Management is still a work-in-progress but we're glad we finally got to spend some time here.
Access requirements are quite strict and the permitting process is opaque. Next time we visit, we'll know better.
Sue the cool ranger at the new headquarters helped us locate this lovely cabin along the San Antonio River.
And of course no trip to Valles Caldera would be complete without a stop at the cabin so prominently
featured in the popular "Longmire" series.
Ostensibly situated in Absaroka County, Wyoming, most filming locations were actually in northern New Mexico. Why there's Sheriff Longmire himself, with his lever action 30-30 (and a little help from Photoshop).
A few of the wildflowers decorating some of the burn scars — Nodding Onions
After all the peaceful wilderness we enjoyed on this trip, it was a bit of shock to find ourselves on a standing-room-only shuttle to Bandelier National Monument, and stuck on narrow paths behind people who were — literally — waiting in line to take selfies.
But a big thunderstorm cleared things up very nicely, and having climbed the 140-foot ladder in the rain, we were delighted to find ourselves alone in Alcove House.
Luckily that night there was space at Juniper Campground. The afternoon storm intensified, and heavy rain pounded the camper for three hours straight.

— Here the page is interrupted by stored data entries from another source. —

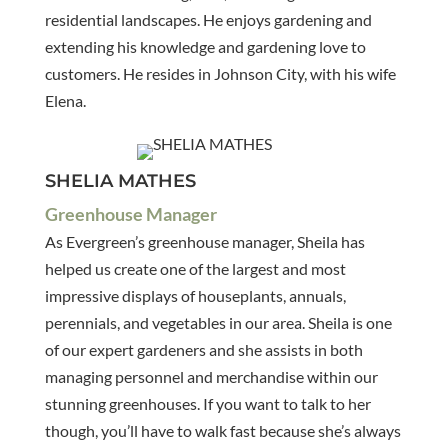
residential landscapes. He enjoys gardening and
extending his knowledge and gardening love to
customers. He resides in Johnson City, with his wife
Elena.
SHELIA MATHES
Greenhouse Manager
As Evergreen’s greenhouse manager, Sheila has
helped us create one of the largest and most
impressive displays of houseplants, annuals,
perennials, and vegetables in our area. Sheila is one
of our expert gardeners and she assists in both
managing personnel and merchandise within our
stunning greenhouses. If you want to talk to her
though, you’ll have to walk fast because she’s always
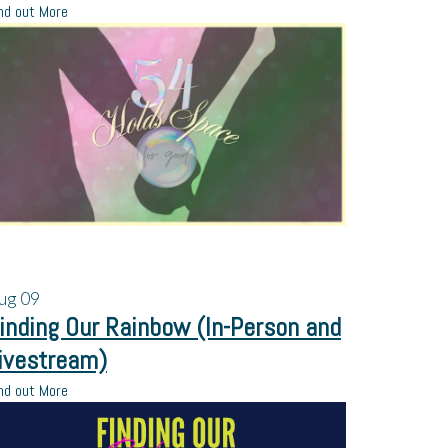
nd out More
ug
09
inding Our Rainbow (In-Person and
ivestream)
nd out More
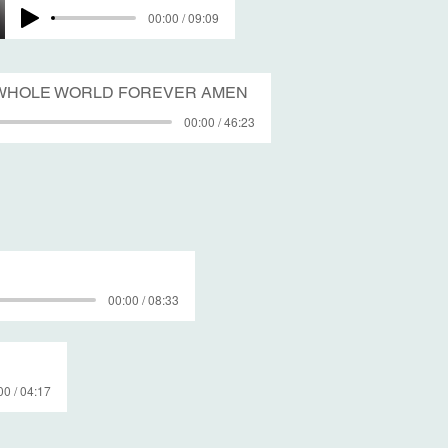
00:00 / 09:09
E WHOLE WORLD FOREVER AMEN
00:00 / 46:23
00:00 / 08:33
00 / 04:17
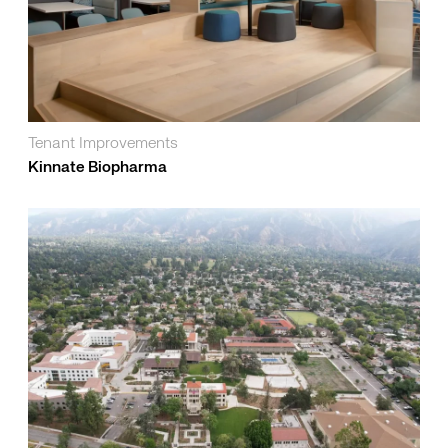
Tenant Improvements
Kinnate Biopharma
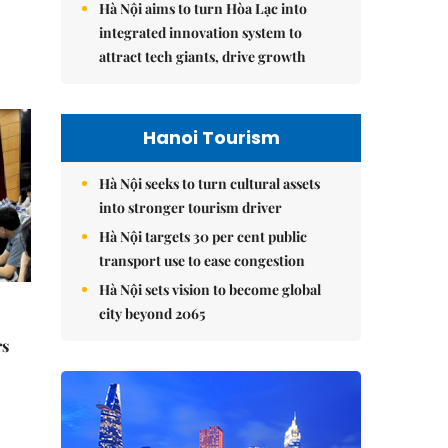
Hà Nội aims to turn Hòa Lạc into
integrated innovation system to
attract tech giants, drive growth
Hanoi Tourism
Hà Nội seeks to turn cultural assets
into stronger tourism driver
Hà Nội targets 30 per cent public
transport use to ease congestion
Hà Nội sets vision to become global
city beyond 2065
rs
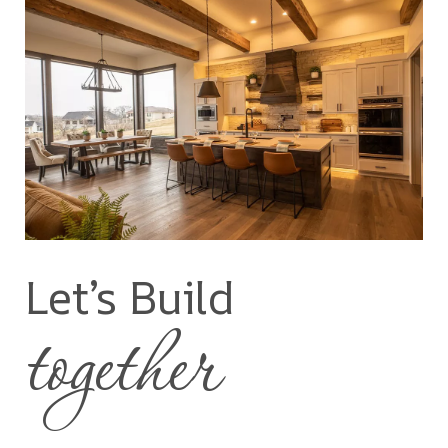
Let’s Build
together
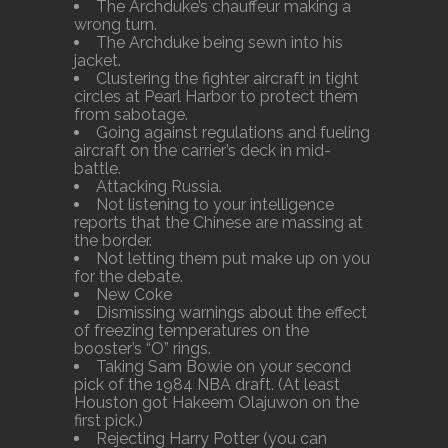
The Archduke’s chauffeur making a
wrong turn.
The Archduke being sewn into his
jacket.
Clustering the fighter aircraft in tight
circles at Pearl Harbor to protect them
from sabotage.
Going against regulations and fueling
aircraft on the carrier’s deck in mid-
battle.
Attacking Russia.
Not listening to your intelligence
reports that the Chinese are massing at
the border.
Not letting them put make up on you
for the debate.
New Coke
Dismissing warnings about the effect
of freezing temperatures on the
booster’s “O” rings.
Taking Sam Bowie on your second
pick of the 1984 NBA draft. (At least
Houston got Hakeem Olajuwon on the
first pick.)
Rejecting Harry Potter (you can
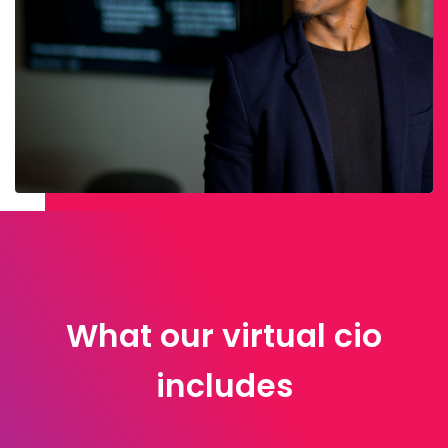
What our virtual cio
includes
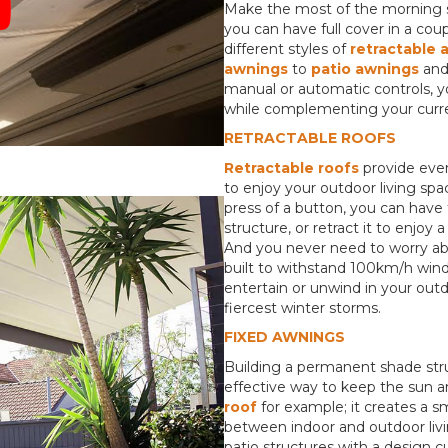
Make the most of the morning s
you can have full cover in a co
different styles of
retractable 
awnings
to
pa
tio awnings
an
manual or automatic controls, yo
while complementing your curre
RETRACTABLE ROOFS
Retractable roofs
provide even
to enjoy your outdoor living spa
press of a button, you can have t
structure, or retract it to enjo
And you never need to worry abou
built to withstand 100km/h winds
entertain or unwind in your out
fiercest winter storms.
FIXED AWNINGS
Building a permanent shade stru
effective way to keep the sun a
roof
for example; it creates a 
between indoor and outdoor livin
patio structures with a design c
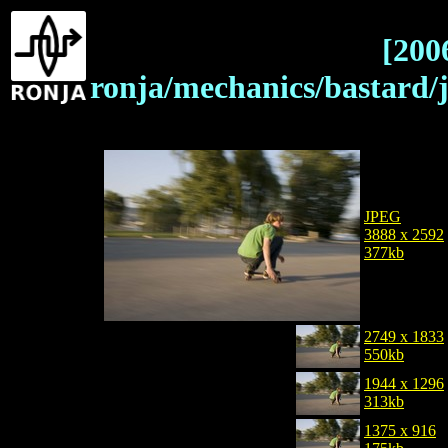
[200
ronja/mechanics/bastar
JPEG
3888 x 2592
377kb
2749 x 1833
550kb
1944 x 1296
313kb
1375 x 916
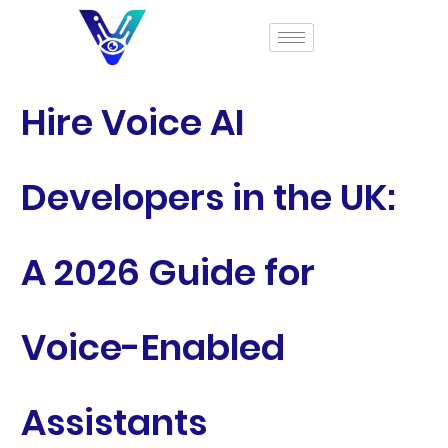
Hire Voice AI
Developers in the UK:
A 2026 Guide for
Voice-Enabled
Assistants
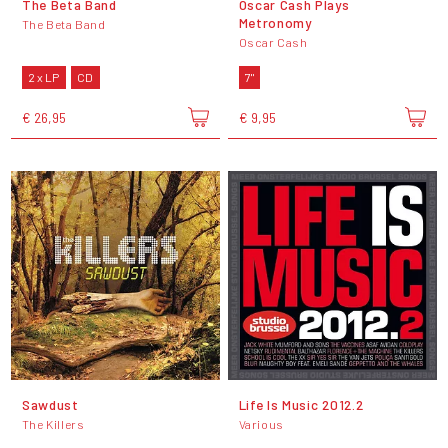
The Beta Band
Oscar Cash Plays
Metronomy
The Beta Band
Oscar Cash
2 x LP
CD
7"
€ 26,95
€ 9,95
Sawdust
Life Is Music 2012.2
The Killers
Various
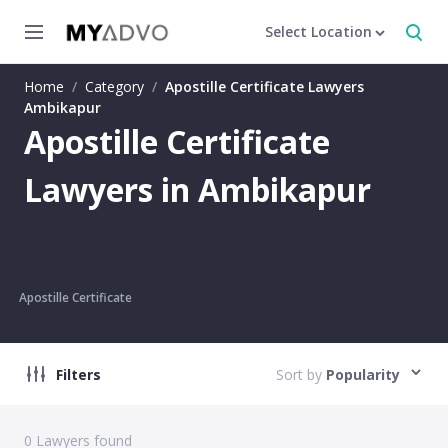
Select Location
Home
/
Category
/
Apostille Certificate Lawyers
Ambikapur
Apostille Certificate
Lawyers in Ambikapur
Apostille Certificate
Filters
Sort by
Popularity
0
Lawyers found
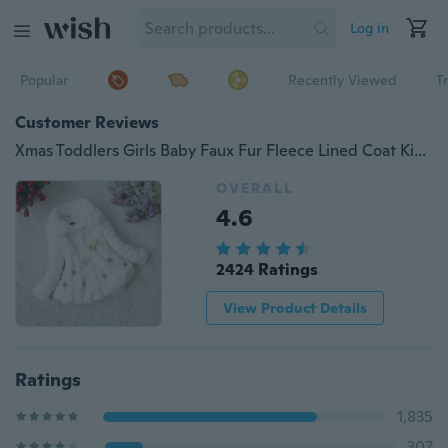
Log in
Popular
Recently Viewed
T
Customer Reviews
Xmas Toddlers Girls Baby Faux Fur Fleece Lined Coat Kids Winter Warm Jacket Outwearing Clothing
OVERALL
4.6
2424 Ratings
View Product Details
Ratings
1,835
307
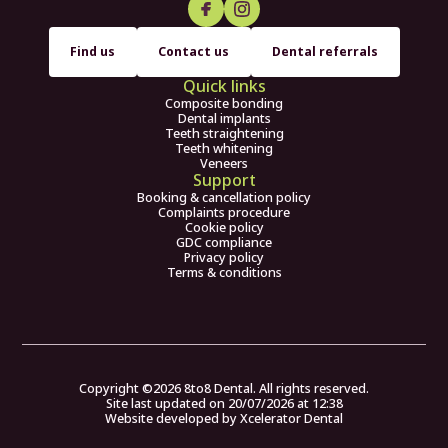
Find us
Contact us
Dental referrals
Quick links
Composite bonding
Dental implants
Teeth straightening
Teeth whitening
Veneers
Support
Booking & cancellation policy
Complaints procedure
Cookie policy
GDC compliance
Privacy policy
Terms & conditions
Copyright ©
2026
8to8 Dental. All rights reserved.
Site last updated on
20
/
07
/
2026
at
12
:
38
Website developed by
Xcelerator Dental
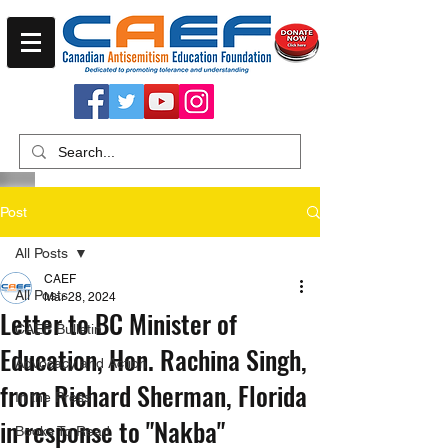
Post
All Posts
CAEF
All Posts
Mar 28, 2024
Letter to BC Minister of
CAEF Bulletin
Education, Hon. Rachina Singh,
Advocacy and Action
from Richard Sherman, Florida
In the Press
in response to "Nakba"
Books To Read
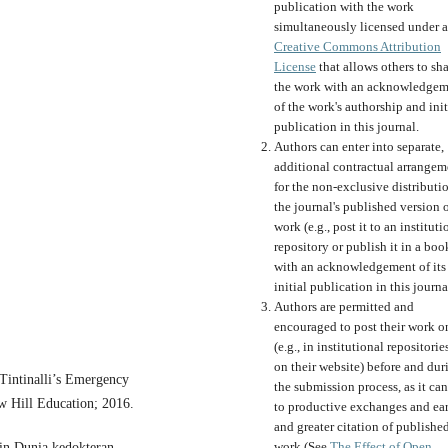
publication with the work
simultaneously licensed under a
Creative Commons Attribution
License
that allows others to sh
the work with an acknowledgem
of the work's authorship and init
publication in this journal.
Authors can enter into separate,
additional contractual arrangem
for the non-exclusive distributi
the journal's published version o
work (e.g., post it to an instituti
repository or publish it in a boo
with an acknowledgement of its
initial publication in this journa
Authors are permitted and
encouraged to post their work o
(e.g., in institutional repositorie
on their website) before and dur
Tintinalli’s Emergency
the submission process, as it can
 Hill Education; 2016.
to productive exchanges and ear
and greater citation of publishe
work (See
The Effect of Open
in Dunia kedokteran.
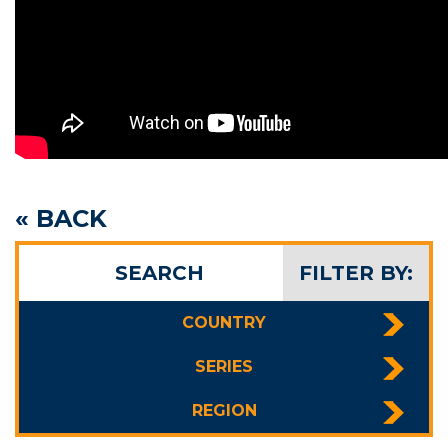
« BACK
SEARCH
FILTER BY:
COUNTRY
SERIES
REGION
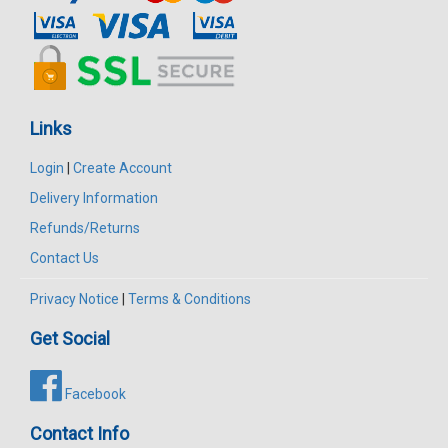
Links
Login
|
Create Account
Delivery Information
Refunds/Returns
Contact Us
Privacy Notice
|
Terms & Conditions
Get Social
Facebook
Contact Info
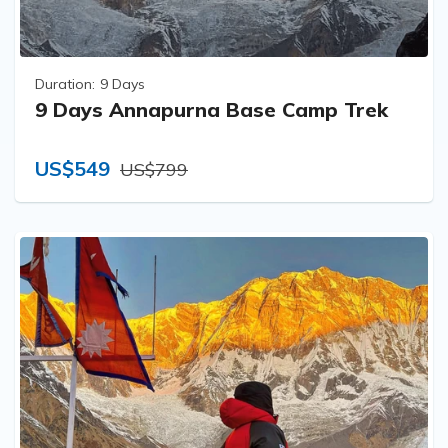
Duration:
9 Days
9 Days Annapurna Base Camp Trek
US$549
US$799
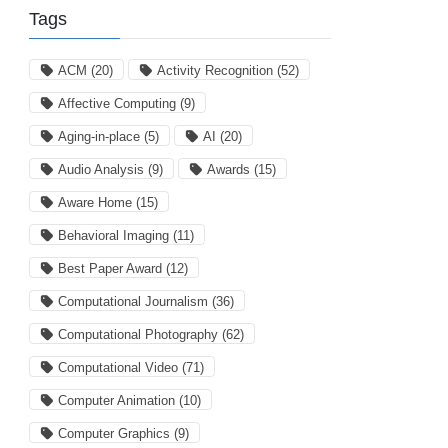
Tags
ACM
(20)
Activity Recognition
(52)
Affective Computing
(9)
Aging-in-place
(5)
AI
(20)
Audio Analysis
(9)
Awards
(15)
Aware Home
(15)
Behavioral Imaging
(11)
Best Paper Award
(12)
Computational Journalism
(36)
Computational Photography
(62)
Computational Video
(71)
Computer Animation
(10)
Computer Graphics
(9)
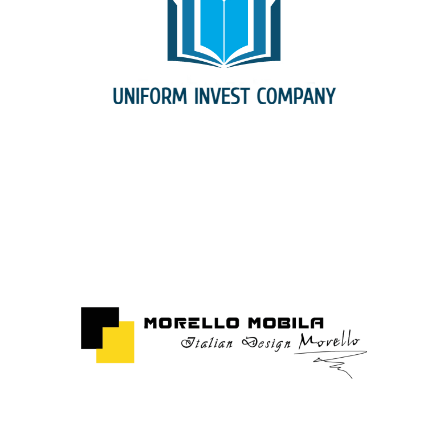
Uniform Invest Company Srl
Morello Mobila Srl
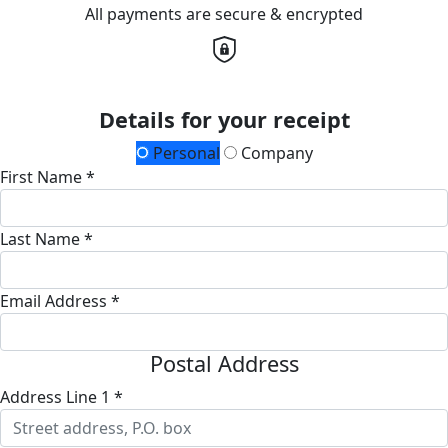
All payments are secure & encrypted
Details for your receipt
Personal
Company
First Name *
Last Name *
Email Address *
Postal Address
Address Line 1 *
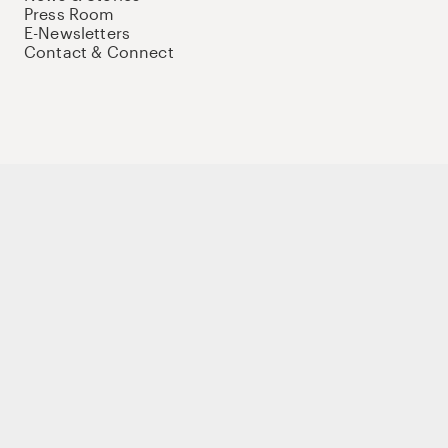
Press Room
E-Newsletters
Contact & Connect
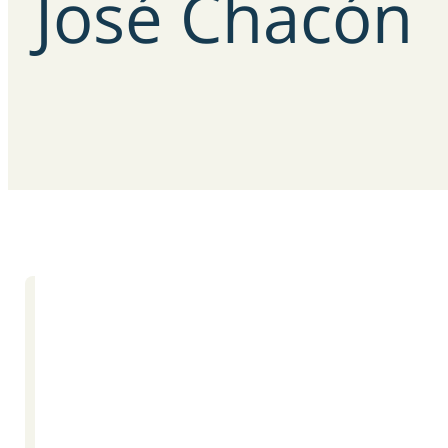
José
Chacón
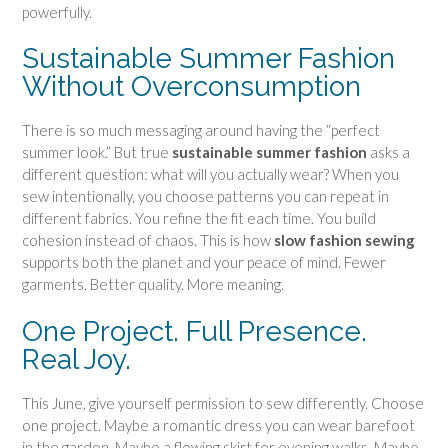
t
powerfully.
t
e
Sustainable Summer Fashion
r
Without Overconsumption
n
q
There is so much messaging around having the “perfect
u
summer look.” But true
sustainable summer fashion
asks a
a
different question: what will you actually wear? When you
n
sew intentionally, you choose patterns you can repeat in
t
different fabrics. You refine the fit each time. You build
i
cohesion instead of chaos. This is how
slow fashion sewing
t
supports both the planet and your peace of mind. Fewer
y
garments. Better quality. More meaning.
One Project. Full Presence.
Real Joy.
This June, give yourself permission to sew differently. Choose
one project. Maybe a romantic dress you can wear barefoot
in the garden. Maybe a flowing skirt for evening walks. Maybe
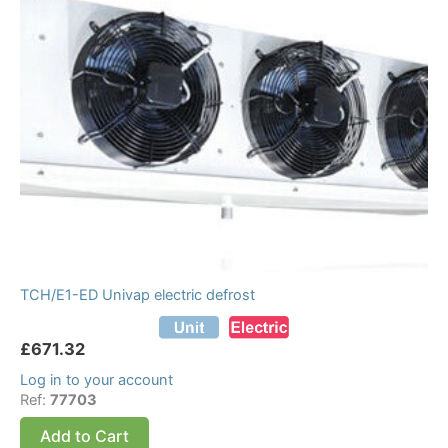
TCH/E1-ED Univap electric defrost
£
671.32
Log in to your account
Ref:
77703
Add to Cart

We spent a half day trying to navigate the very bad road to San Antonio Hot Springs, only to find a tree blocking the road.
And now the reason why we came to New Mexico! Our friend Tom has long dreamed of creating his own observatory modeled after the giant Hale Telescope on Mount Palomar. After years of careful planning, with help from the late Kit Schweitzer, the dome is ready. But how to transport the 350-pound dome from the barn where it was built to its permanent platform?
A physicist by trade, Tom calculated that with at least 10 people, no one would need to lift more than 35 pounds. And if more than 30 friends turned out to help?
It's amazing what a group of people can do when they get organized!
A few loose screws ...
The final push.
And the dome is ready to welcome visitors from outer space!
The dome gnome is home!
Faced with that interminable drive back to Tucson, it has become a bit of a tradition for us to
detour via La Posada in Winslow. We arrived in time to check out my theory that it might be possible to bypass the crowds at McHood Lake and hike down to the creek farther up the canyon.
It was 97 degrees. That cool, clear bottle-green water sure felt good!
And it was great to have a night
at La Posada to chill out, take our first real showers in 10 days, and soften the blow of returning to civilization!